The purpose of the workshop was threefold:
- provide rich feedback to the PI’s before beginning their projects;
- infuse interdisciplinary concerns into all projects; and
- create a professional network of scholars working on the morally exceptional who would interact with each other in the coming years.
Dr. Anne Colby Anne Colby is Consulting Professor at Stanford University. Previously, she was director of the Murray Research Center at Harvard University and then Senior Scholar at the Carnegie Foundation for the Advancement of Teaching. She is the author of nine books, including, most recently The Power of Ideals with William Damon. Her other books include Some Do Care: Contemporary Lives of Moral Commitment; Educating Citizens: Preparing America’s Undergraduates for Lives of Moral and Civic Responsibility; and Rethinking Undergraduate Business Education: Liberal Learning for the Profession, which won AAC&U’s Frederick Hess Award for best book of 2012 on liberal education. Colby is also co-editor of three books, including Ethnography and Human Development: Context and Meaning in Human Inquiry and Competence and Character through Life. Her contributions to the field of moral psychology were recognized by the Association for Moral Education’s Kuhmerker Award. A life-span developmental psychologist, Colby holds a B.A. from McGill University and a Ph.D. in psychology from Columbia University.
Dr.
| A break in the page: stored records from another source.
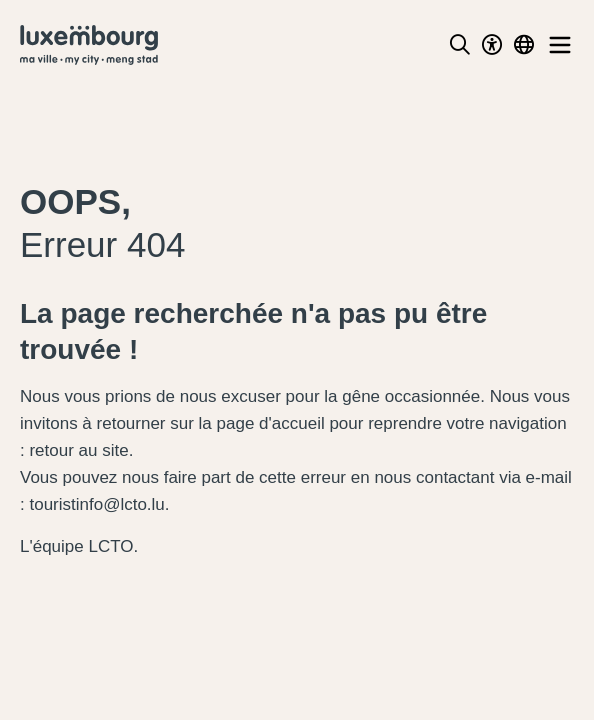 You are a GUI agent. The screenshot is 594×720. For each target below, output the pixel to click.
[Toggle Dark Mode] (492, 45)
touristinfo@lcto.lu (96, 504)
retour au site (78, 450) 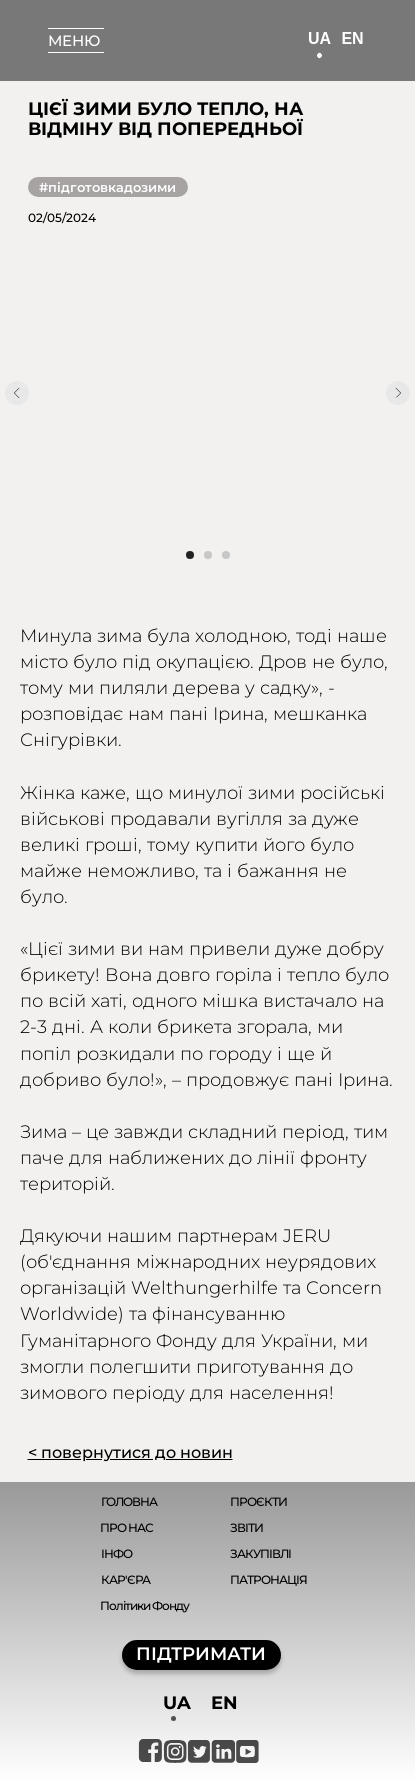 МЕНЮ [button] (74, 40)
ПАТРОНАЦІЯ (268, 1579)
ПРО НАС (126, 1527)
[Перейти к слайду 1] (190, 555)
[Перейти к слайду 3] (226, 555)
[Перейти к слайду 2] (208, 555)
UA (319, 38)
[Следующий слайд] (398, 393)
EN (352, 38)
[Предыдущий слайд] (17, 393)
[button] (76, 28)
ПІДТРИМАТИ (201, 1654)
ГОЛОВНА (129, 1501)
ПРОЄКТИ (258, 1501)
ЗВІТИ (246, 1527)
Dan Russell is Professor of Philosophy at the Center for the Philosophy of Freedom, University of Arizona. He specializes in ancient philosophy and ethics, and his work focuses on ancient philosophy mainly as a source for expanding contemporary options for thinking about how to improve our lives. He has written on Plato’s ethics and psychology (Plato on Pleasure and the Good Life, Oxford University Press, 2005) as well as contemporary virtue ethics (Practical Intelligence and the Virtues, Oxford University Press, 2009). His most recent books are Happiness for Humans (Oxford University Press, 2012) and the Cambridge Companion to Virtue Ethics (Cambridge University Press, 2013). His current research focuses on human well-being and on the virtues of character.
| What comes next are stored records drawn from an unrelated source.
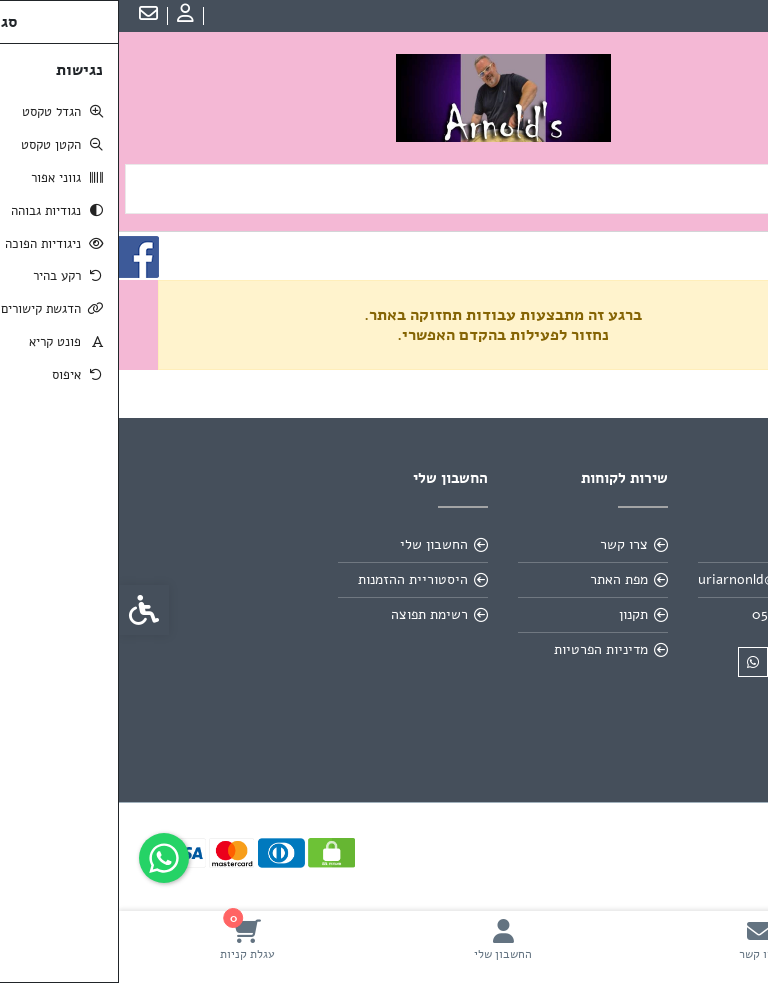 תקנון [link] (514, 614)
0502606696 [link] (671, 614)
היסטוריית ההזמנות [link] (294, 579)
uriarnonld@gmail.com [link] (650, 579)
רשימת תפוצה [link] (310, 614)
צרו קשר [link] (505, 544)
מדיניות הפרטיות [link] (482, 649)
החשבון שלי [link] (315, 544)
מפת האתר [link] (500, 579)
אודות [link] (693, 544)
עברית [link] (737, 16)
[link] (640, 939)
Dr. Candace Vogler is the David B. and Clara E. Stern Professor of Philosophy and Professor in the College at the University of Chicago, and Principal Investigator on “Virtue, Happiness, and the Meaning of Life,” a project funded by the John Templeton Foundation. She has authored two books, John Stuart Mill’s Deliberative Landscape: An essay in moral psychology (Routledge, 2001) and Reasonably Vicious (Harvard University Press, 2002), and essays in ethics, social and political philosophy, philosophy and literature, cinema, psychoanalysis, gender studies, sexuality studies, and other areas. Her research interests are in practical philosophy (particularly the strand of work in moral philosophy indebted to Elizabeth Anscombe), practical reason, Kant’s ethics, Marx, and neo-Aristotelian naturalism.
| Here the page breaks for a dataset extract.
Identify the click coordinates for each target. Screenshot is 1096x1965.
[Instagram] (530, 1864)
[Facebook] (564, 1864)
Dr. Larry Walker, Professor, Department of Psychology, University of British Columbia. Dr. Walker’s program of research focuses on the psychology of moral development, particularly in terms of moral reasoning, personality, motivation, and identity. This research is aimed at developing a more full-bodied account of moral functioning that may help explain the psychological dynamics in exemplary moral action; thus we examine both individuals’ conceptions of moral excellence as well as the psychological functioning of a range of actual moral exemplars. Dr. Walker also serves as Associate Dean for Graduate and Postdoctoral Studies.